Work item
Could you transcribe exactly the lines below, from the line with "این است که همواره از" through the line with "Документы от заявителя", and nothing else, leaving out the pictures?

[Extracted page text data]

=== Begin Enclosure ===

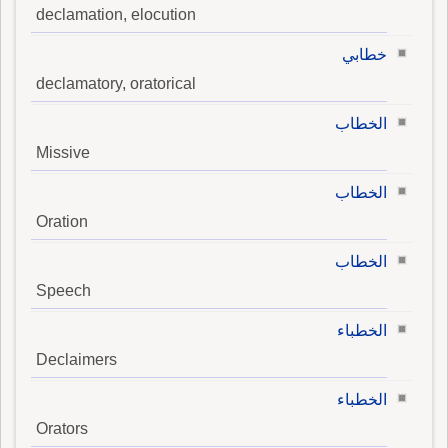
declamation, elocution
خطابي
declamatory, oratorical
الخطاب
Missive
الخطاب
Oration
الخطاب
Speech
الخطباء
Declaimers
الخطباء
Orators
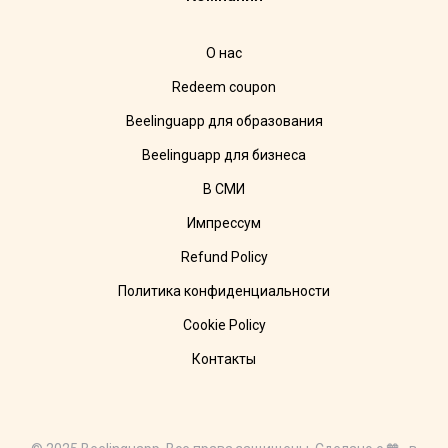
О нас
Redeem coupon
Beelinguapp для образования
Beelinguapp для бизнеса
В СМИ
Импрессум
Refund Policy
Политика конфиденциальности
Cookie Policy
Контакты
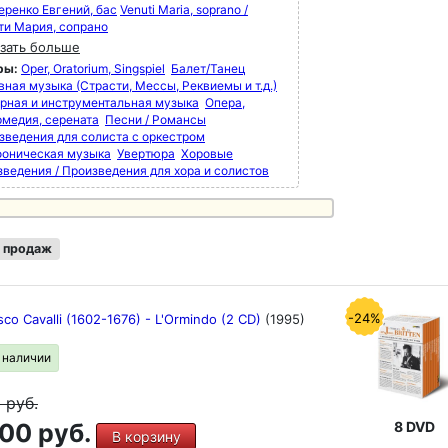
еренко Евгений, бас
Venuti Maria, soprano /
ти Мария, сопрано
зать больше
ры:
Oper, Oratorium, Singspiel
Балет/Танец
вная музыка (Страсти, Мессы, Реквиемы и т.д.)
рная и инструментальная музыка
Опера,
рмедия, серената
Песни / Романсы
зведения для солиста с оркестром
оническая музыка
Увертюра
Хоровые
зведения / Произведения для хора и солистов
 продаж
-24%
co Cavalli (1602-1676) - L'Ormindo (2 CD)
(1995)
в наличии
9
руб.
00 руб.
8 DVD
В корзину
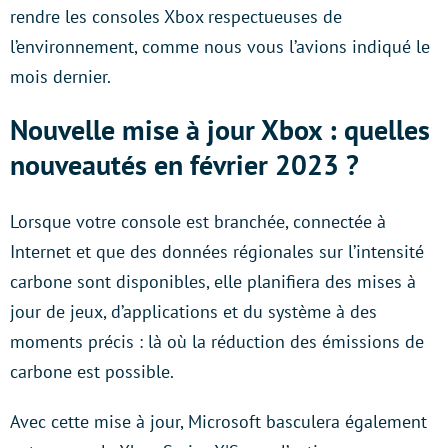
rendre les consoles Xbox respectueuses de
l’environnement, comme nous vous l’avions indiqué le
mois dernier.
Nouvelle mise à jour Xbox : quelles
nouveautés en février 2023 ?
Lorsque votre console est branchée, connectée à
Internet et que des données régionales sur l’intensité
carbone sont disponibles, elle planifiera des mises à
jour de jeux, d’applications et du système à des
moments précis : là où la réduction des émissions de
carbone est possible.
Avec cette mise à jour, Microsoft basculera également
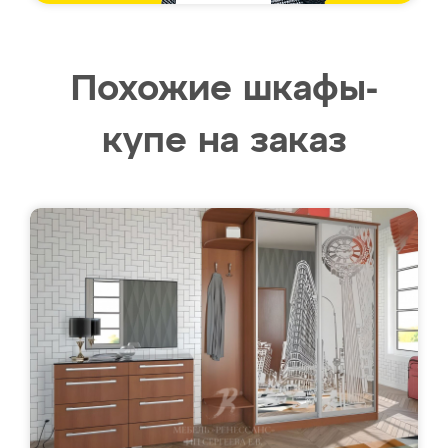
Похожие шкафы-
купе на заказ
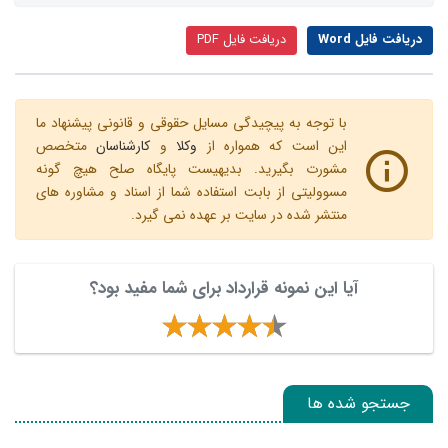
دریافت فایل Word
دریافت فایل PDF
با توجه به پیچیدگی مسایل حقوقی و قانونی پیشنهاد ما
این است که همواره از
وکلا
و
کارشناسان
متخصص
مشورت بگیرید. بدیهیست پایگاه صلح هیچ گونه
مسوولیتی از بابت استفاده شما از اسناد و مشاوره های
منتشر شده در سایت بر عهده نمی گیرد.
آیا این نمونه قرارداد برای شما مفید بود؟
جستجو شده ها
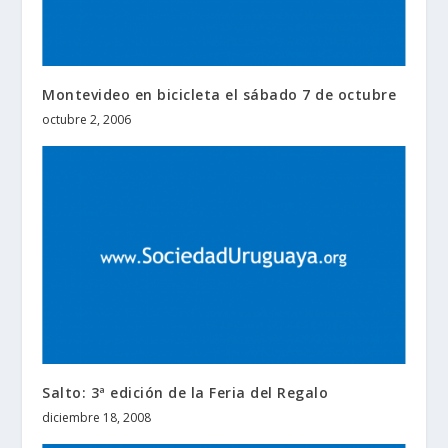
Montevideo en bicicleta el sábado 7 de octubre
octubre 2, 2006
Salto: 3ª edición de la Feria del Regalo
diciembre 18, 2008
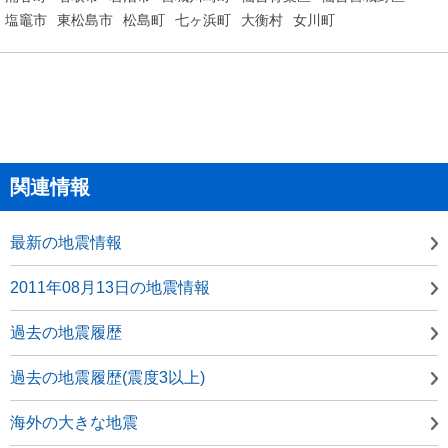
塩竈市
東松島市
松島町
七ヶ浜町
大衡村
女川町
関連情報
最新の地震情報
2011年08月13日の地震情報
過去の地震履歴
過去の地震履歴(震度3以上)
海外の大きな地震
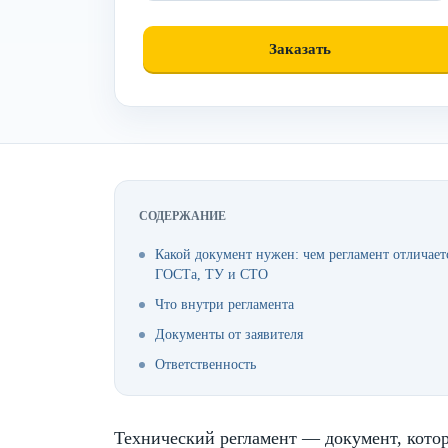
СОДЕРЖАНИЕ
Какой документ нужен: чем регламент отличает
ГОСТа, ТУ и СТО
Что внутри регламента
Документы от заявителя
Ответственность
Технический регламент — документ, котор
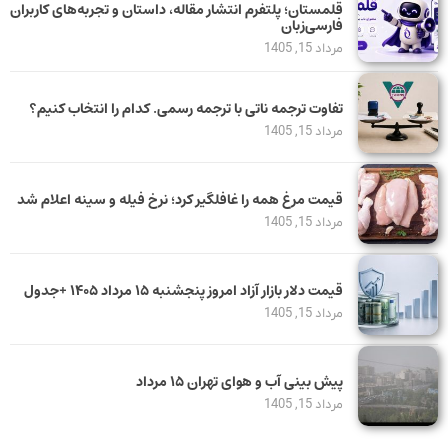
قلمستان؛ پلتفرم انتشار مقاله، داستان و تجربه‌های کاربران
فارسی‌زبان
مرداد 15, 1405
تفاوت ترجمه ناتی با ترجمه رسمی. کدام را انتخاب کنیم؟
مرداد 15, 1405
قیمت مرغ همه را غافلگیر کرد؛ نرخ فیله و سینه اعلام شد
مرداد 15, 1405
قیمت دلار بازار آزاد امروز پنجشنبه ۱۵ مرداد ۱۴۰۵ +جدول
مرداد 15, 1405
پیش بینی آب و هوای تهران ۱۵ مرداد
مرداد 15, 1405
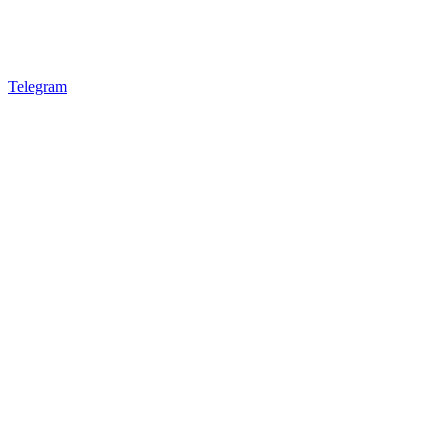
Telegram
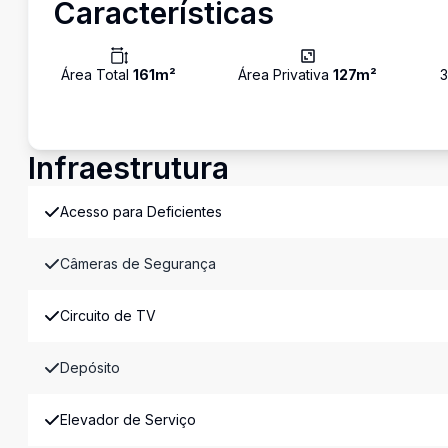
Características
Área Total
161
m²
Área Privativa
127
m²
3
Infraestrutura
Acesso para Deficientes
Câmeras de Segurança
Circuito de TV
Depósito
Elevador de Serviço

=== End Enclosure ===

Exercise result
این است که همواره از
وکلا
و
کارشناسان
متخصص
مشورت بگیرید. بدیهیست پایگاه صلح هیچ گونه
مسوولیتی از بابت استفاده شما از اسناد و مشاوره های
منتشر شده در سایت بر عهده نمی گیرد.
آیا این نمونه قرارداد برای شما مفید بود؟
جستجو شده ها
Montevideo en bicicleta el sábado 7 de octubre
octubre 2, 2006
Salto: 3ª edición de la Feria del Regalo
diciembre 18, 2008
塩竈市
東松島市
松島町
七ヶ浜町
大衡村
女川町
関連情報
最新の地震情報
2011年08月13日の地震情報
過去の地震履歴
過去の地震履歴(震度3以上)
海外の大きな地震
СОДЕРЖАНИЕ
Какой документ нужен: чем регламент отличает
ГОСТа, ТУ и СТО
Что внутри регламента
Документы от заявителя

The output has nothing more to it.